Exercise prompt
Across all entries below, how many lines include "with"? Only the number, please.

Data for analysis
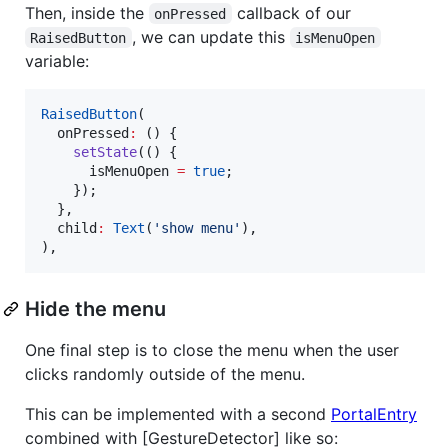
Then, inside the
callback of our
onPressed
, we can update this
RaisedButton
isMenuOpen
variable:
RaisedButton
(

  onPressed
:
 () {

setState
(() {

      isMenuOpen 
=
true
;

    });

  },

  child
:
Text
(
'show menu'
),

),
Hide the menu
One final step is to close the menu when the user
clicks randomly outside of the menu.
This can be implemented with a second
PortalEntry
combined with [GestureDetector] like so:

Your solution
2